40 of 40 people found the following review helpful:
5.0 out of 5 stars Fascinating, Cautionary Tale Of The Price Of Fame & Fortune!, August 12, 2000
By 
Barron Laycock "Labradorman" (Temple, New Hampshire United States) - See all my reviews
(HALL OF FAME REVIEWER)    (REAL NAME)   
This review is from: Lindbergh (Hardcover)
From the moment his wheels touched ground at Orly Airport in Paris in May of 1927, Charles Lindbergh's life started on an incredible second journey over which he often seemed to have little guidance or control, a whirlwind life spent in the suffocating death-grasp of public attention. In this wonderful biography by A. Scott Berg, we are invited to take this momentous ride alongside "Lucky Lindy" from his birth and early beginnings to his efforts to gain fame and recognition by becoming the first man to fly solo across the Atlantic. Yet in a way totally unanticipated by the enigmatic and somewhat naïve Lindbergh, this was only the beginning of an incredible life. For in accomplishing this spellbinding feat, to this brilliantly enterprising young man's amazement, the fame and fortune he had so eagerly sought to achieve soon took control over the direction and destiny of his life.

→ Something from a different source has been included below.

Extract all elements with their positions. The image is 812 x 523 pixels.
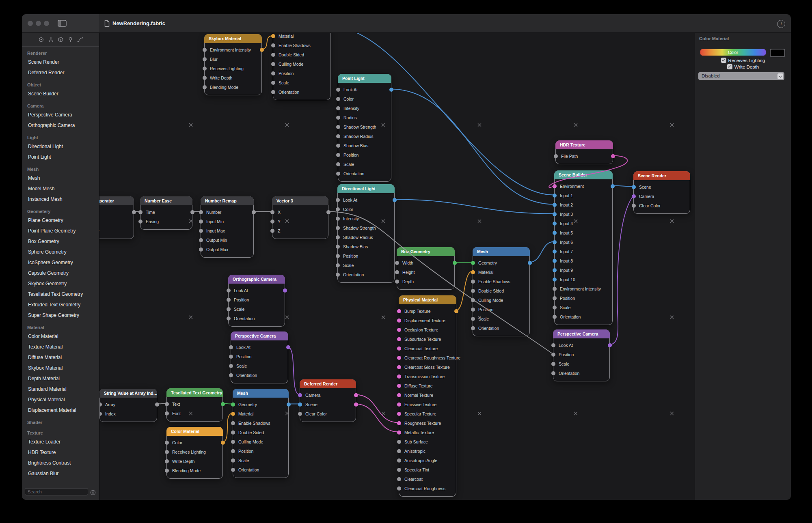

This is a book full of surprising twists and turns, and the reader is led on an entertaining and exotic excursion unto the interior of a marvelously complicated man's life, as well as into the realities of the story-book romance with his beautiful young wife, the former Anne Morrow, an ambassador's daughter. Their courtship and marriage fueled the public's imagination, and they became figures that loomed larger than life in the tabloid journalism of the early 1930s. Lindbergh found himself fashioned into the first modern day media superstar, a person so celebrated and famous it sometimes seems he spent the balance of his life's energy trying to escape such attention. As a result of his own personal qualities and frailties, and his uneasy and sometimes uncomprehending place in American spotlight, he was both deified and demonized in the public press again and again.

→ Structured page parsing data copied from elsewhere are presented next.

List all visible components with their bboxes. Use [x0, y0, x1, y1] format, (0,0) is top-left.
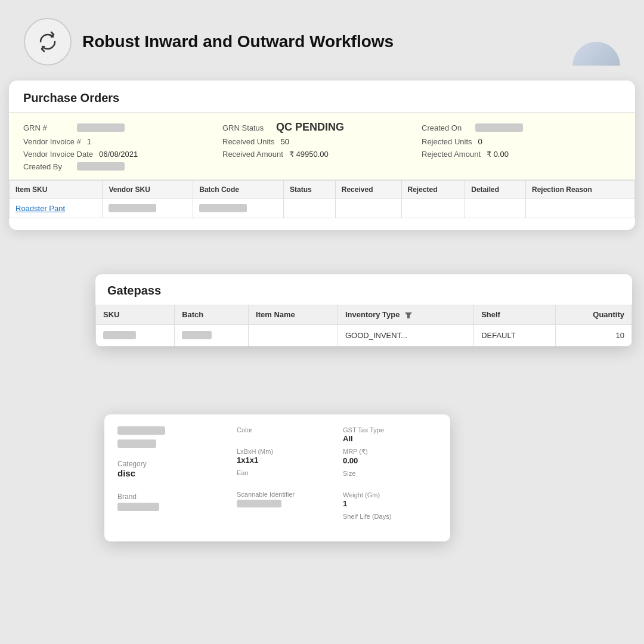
- main-card: Purchase Orders GRN # GRN Status QC PEND…: [9, 80, 635, 230]
- lbxh-value: 1x1x1: [237, 456, 331, 465]
- sync-icon: [36, 30, 60, 54]
- gst-label: GST Tax Type: [343, 426, 437, 434]
- header-area: Robust Inward and Outward Workflows: [24, 18, 620, 66]
- shelf-life-field: Shelf Life (Days): [343, 513, 437, 530]
- main-table-area: Item SKU Vendor SKU Batch Code Status Re…: [9, 180, 635, 218]
- grn-section: GRN # GRN Status QC PENDING Created On: [9, 113, 635, 180]
- cell-detailed: [465, 199, 526, 218]
- ean-value: [237, 477, 331, 486]
- mrp-field: MRP (₹) 0.00: [343, 448, 437, 465]
- brand-field: Brand: [117, 488, 225, 513]
- rejected-amount-label: Rejected Amount: [422, 150, 481, 159]
- cell-batch-code: [193, 199, 284, 218]
- cell-status: [284, 199, 336, 218]
- cell-rejected: [401, 199, 465, 218]
- vendor-invoice-label: Vendor Invoice #: [23, 137, 81, 146]
- gatepass-title: Gatepass: [95, 274, 632, 305]
- category-label: Category: [117, 460, 225, 468]
- grn-row-4: Created By: [23, 162, 621, 171]
- scannable-field: Scannable Identifier: [237, 491, 331, 507]
- header-icon-circle: [24, 18, 72, 66]
- created-by-label: Created By: [23, 162, 71, 171]
- col-item-sku: Item SKU: [10, 181, 103, 199]
- gp-col-inventory-type: Inventory Type: [338, 305, 473, 325]
- rejected-units-value: 0: [478, 137, 482, 146]
- shelf-life-value: [343, 521, 437, 530]
- size-field: Size: [343, 470, 437, 487]
- lbxh-label: LxBxH (Mm): [237, 448, 331, 455]
- grn-value: [77, 123, 125, 132]
- grn-status-label: GRN Status: [222, 123, 270, 132]
- gst-field: GST Tax Type All: [343, 426, 437, 443]
- batch-blurred: [117, 439, 156, 448]
- received-amount-label: Received Amount: [222, 150, 283, 159]
- color-label: Color: [237, 426, 331, 434]
- gatepass-table: SKU Batch Item Name Inventory Type Shelf…: [95, 305, 632, 346]
- weight-value: 1: [343, 499, 437, 508]
- lbxh-field: LxBxH (Mm) 1x1x1: [237, 448, 331, 465]
- color-field: Color: [237, 426, 331, 443]
- scannable-blurred: [237, 500, 281, 507]
- rejected-amount-value: ₹ 0.00: [487, 150, 509, 159]
- gatepass-overlay: Gatepass SKU Batch Item Name Inventory T…: [95, 274, 632, 346]
- gatepass-header-row: SKU Batch Item Name Inventory Type Shelf…: [96, 305, 632, 325]
- gp-col-shelf: Shelf: [474, 305, 555, 325]
- grn-label: GRN #: [23, 123, 71, 132]
- gp-cell-inventory-type: GOOD_INVENT...: [338, 324, 473, 346]
- card-title: Purchase Orders: [9, 80, 635, 113]
- sku-blurred: [117, 426, 165, 435]
- item-detail-col-3: GST Tax Type All MRP (₹) 0.00 Size Weigh…: [343, 426, 437, 530]
- gatepass-row: GOOD_INVENT... DEFAULT 10: [96, 324, 632, 346]
- created-on-label: Created On: [422, 123, 469, 132]
- mrp-value: 0.00: [343, 456, 437, 465]
- received-units-label: Received Units: [222, 137, 274, 146]
- rejected-units-field: Rejected Units 0: [422, 137, 621, 146]
- grn-status-field: GRN Status QC PENDING: [222, 121, 422, 134]
- ean-label: Ean: [237, 469, 331, 476]
- category-field: Category disc: [117, 460, 225, 478]
- gp-col-batch: Batch: [175, 305, 249, 325]
- grn-status-value: QC PENDING: [276, 121, 344, 134]
- col-received: Received: [335, 181, 401, 199]
- vendor-invoice-date-label: Vendor Invoice Date: [23, 150, 93, 159]
- svg-marker-0: [405, 312, 412, 318]
- category-value: disc: [117, 468, 225, 478]
- grn-row-2: Vendor Invoice # 1 Received Units 50 Rej…: [23, 137, 621, 146]
- item-detail-col-2: Color LxBxH (Mm) 1x1x1 Ean Scannable Ide…: [237, 426, 331, 530]
- main-table-header-row: Item SKU Vendor SKU Batch Code Status Re…: [10, 181, 635, 199]
- cell-received: [335, 199, 401, 218]
- received-units-value: 50: [280, 137, 289, 146]
- created-on-field: Created On: [422, 123, 621, 132]
- cell-item-sku[interactable]: Roadster Pant: [10, 199, 103, 218]
- created-on-value: [475, 123, 523, 132]
- col-status: Status: [284, 181, 336, 199]
- vendor-invoice-date-field: Vendor Invoice Date 06/08/2021: [23, 150, 222, 159]
- col-rejection-reason: Rejection Reason: [526, 181, 635, 199]
- gp-col-sku: SKU: [96, 305, 175, 325]
- page-title: Robust Inward and Outward Workflows: [82, 32, 562, 51]
- shelf-life-label: Shelf Life (Days): [343, 513, 437, 520]
- ean-field: Ean: [237, 469, 331, 486]
- item-sku-link[interactable]: Roadster Pant: [16, 204, 65, 213]
- cell-rejection-reason: [526, 199, 635, 218]
- gp-cell-sku: [96, 324, 175, 346]
- brand-label: Brand: [117, 493, 225, 501]
- table-row: Roadster Pant: [10, 199, 635, 218]
- received-amount-value: ₹ 49950.00: [289, 150, 329, 159]
- filter-icon[interactable]: [404, 311, 413, 320]
- weight-label: Weight (Gm): [343, 491, 437, 499]
- size-label: Size: [343, 470, 437, 477]
- grn-field: GRN #: [23, 123, 222, 132]
- size-value: [343, 478, 437, 487]
- header-decoration: [572, 42, 620, 66]
- gst-value: All: [343, 434, 437, 443]
- item-detail-grid: Category disc Brand Color LxBxH (Mm) 1x1…: [117, 426, 437, 530]
- gp-cell-item-name: [249, 324, 338, 346]
- vendor-invoice-value: 1: [87, 137, 91, 146]
- page-container: Robust Inward and Outward Workflows Purc…: [0, 0, 644, 644]
- col-rejected: Rejected: [401, 181, 465, 199]
- main-table: Item SKU Vendor SKU Batch Code Status Re…: [9, 180, 635, 218]
- gp-cell-batch: [175, 324, 249, 346]
- grn-row-3: Vendor Invoice Date 06/08/2021 Received …: [23, 150, 621, 159]
- col-detailed: Detailed: [465, 181, 526, 199]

Each event in his all-too public personal odyssey is examined here, from the trip into fame and fortune aboard the "Spirit of Saint Louis" to his romance and marriage to Anne Morrow, from their life in the spotlight to the incredible ordeal of the kidnapping and death of their infant son, which resulted in the most celebrated and controversial trials and subsequent executions in modern American history. Berg examines the evidence of the kidnapping, which eventually led to the Lindberghs fleeing for their sanity sake on an odyssey taking them to England, an island off the coast of France, and to Nazi Germany, where Lindbergh's fascination with Hitler's regime and technical prowess led him to eventual political adventurism of his own with the "America First" movement. In unsuccessfully challenging Franklin D. Roosevelt, Lindbergh lost both his public credibility and cache, becoming vilified in the press for his questionable political views and dubious patriotism.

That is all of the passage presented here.